My colleagues and I were recently presented with an interesting challenge while building out a business intelligence solution for a mid-size client. The client wanted to archive, for potential future use, a large amount of data over and above the current reporting requirements. Unfortunately, the client’s proprietary database system was primarily designed for data analysis, not storage, and could not be leveraged as a solution. To identify a solution, our collaboration focused on evaluating options made possible through significant changes in the data analytics field. As we discussed the new technologies and methodologies, I found myself drawing parallels to how Apple Macintosh, in 1984, brought computing power from the mainframe to the masses. Similarly, data analytics, once the realm of large corporations, is now within reach of small- to medium-sized businesses.
Previously, extensive data analytics capabilities existed only in the domain of large enterprises. The work was done on expensive, proprietary database management systems running on costly hardware solutions. Operating these systems required specialized skills and training; the availability of which often did not exist outside of bigger companies. Furthermore, necessary data storage came at a premium and the price of required computing power was prohibitive. Thus, as with mainframe computers, high barriers to entry existed. These barriers virtually ensured that only large corporations could handle significant data analysis beyond small, rudimentary work.
Suddenly, as with the release of the Macintosh and other GUI-based PC’s it spawned, things began to change. Storage became cheaper, allowing a wider variety and quantity of data to be stored at a lower cost. The introduction of multi-core processors improved the economies of computing power. The “Cloud” allowed a sliding scale for investment, as payments for computing utilities are on an “as needed” basis. Open source solutions for data management and analysis became more prevalent.
User communities sprang up around these technologies. Libraries of published algorithms appeared allowing users to share code and best practices more easily. “Massively Open Online Courses” (MOOC), like EdX, Coursera, and Udemy, allowed training and education to become more readily available and at lower cost (sometimes free) to smaller organizations. Users could download open source tools and example code from vendors. More recently, governments, trade groups, research institutions, private industry, and even social networks have published datasets or APIs in hope of solving key problems faster.
Significant opportunities and advantages exist for both individual users and organizations. First, interested and industrious parties can now enhance their data analytics skills and abilities via the multitude of low cost training and online communities. Second, there is tremendous potential value-add to companies of all sizes, not just large organizations. From non-profits to large organizations, they now have access to a variety of solutions that could be implemented at low initial cost. In addition, they have the ability to ramp up their chosen solution as business value gets realized over time. In fact, we proposed to our client a leading open source data storage solution in the Big Data space as a solution to their data archiving needs. The low initial cost and scalability of that solution attracted them to the idea and ultimately sold them on the proposition.

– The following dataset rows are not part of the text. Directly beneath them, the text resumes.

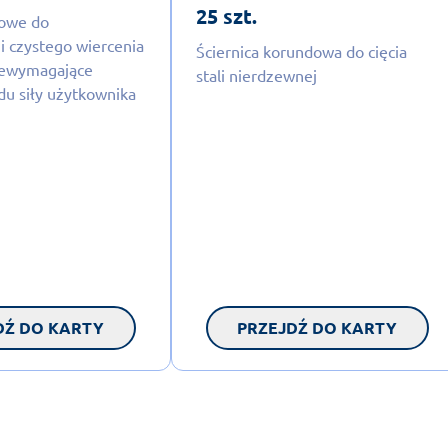
25 szt.
rowe do
i czystego wiercenia
Ściernica korundowa do cięcia
iewymagające
stali nierdzewnej
du siły użytkownika
DŹ DO KARTY
PRZEJDŹ DO KARTY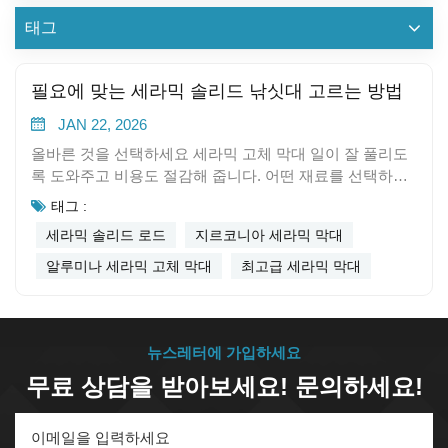
태그
필요에 맞는 세라믹 솔리드 낚싯대 고르는 방법
JAN 22, 2026
올바른 것을 선택하세요 세라믹 고체 막대 일이 잘 풀리도
록 도와주고 비용도 절감해 줍니다. 어떤 재료를 선택하느
냐에 따라 결과가 어떻게 달라지는지 생각해 봐야 합니다.
태그 :
알루미나는 쉽게 구할 수 있고 만들기도 쉽기 때문에 가격
세라믹 솔리드 로드
지르코니아 세라믹 막대
이 저렴합니다.지르코니아는 더 강하고 수명이 길기 때문
에 가격이 더 비싸지만 까다로운 작업에 더 적합합니다.낚
알루미나 세라믹 고체 막대
최고급 세라믹 막대
싯대가 열, 마모, 녹에 얼마나 잘 견디는지 살펴보세요. 재
질에 대한 가이드를 참고하면 최적의 제품을 선택하는 데
도움이 됩니다.핵심 요약프로젝트에 필요한 세라믹 고체
막대를 선택하세요. 내열성, 내구성, 그리고 전기 차단 능력
뉴스레터에 가입하세요
등을 고려해야 합니다.알루미나와 지르코니아 세라믹 막대
무료 상담을 받아보세요! 문의하세요!
의 차이점을 알아보세요. 알루미나는 가격이 저렴하고 전
기 차단에 효과적입니다. 지르코니아는 더 강하고 수명이
깁니다.자세한 내용은 항상 제조업체의 데이터 시트를 참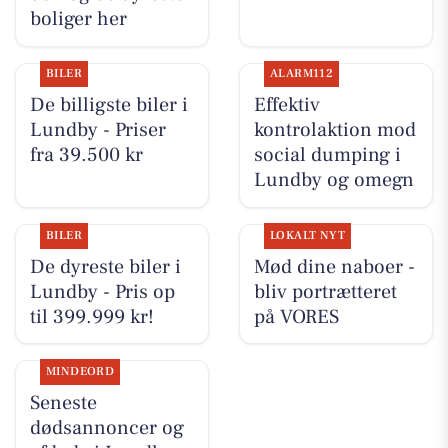
boliger her
BILER
ALARM112
De billigste biler i
Effektiv
Lundby - Priser
kontrolaktion mod
fra 39.500 kr
social dumping i
Lundby og omegn
BILER
LOKALT NYT
De dyreste biler i
Mød dine naboer -
Lundby - Pris op
bliv portrætteret
til 399.999 kr!
på VORES
MINDEORD
Seneste
dødsannoncer og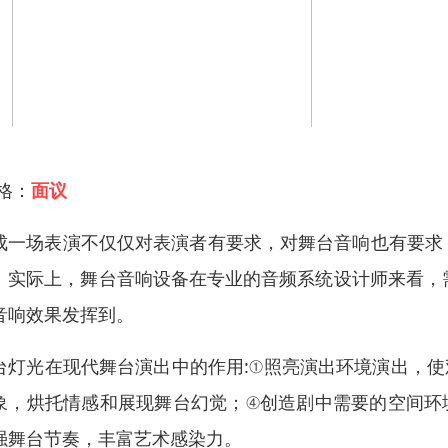
 格：
面议
成一场表演不仅仅对表演者有要求，对舞台音响也有要求
。实际上，舞台音响设备在专业的音频系统设计师来看，
音响效果发挥到。
台灯光在现代舞台演出中的作用:①照亮演出环境演出，使
象，烘托情感和展现舞台幻觉；④创造剧中需要的空间环
强舞台节奏，丰富艺术感染力。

The Mac was once advertised as the “computer for the rest of us”. It made available significant computing power without the need for large investment, high ongoing costs, and expensive, specialized training. Today, data analytics has followed a similar path. Open source applications, trends in computing and data storage, and wide dissemination of training and collaboration have made powerful analytics capabilities accessible without huge cash outlays and difficult, costly education being required.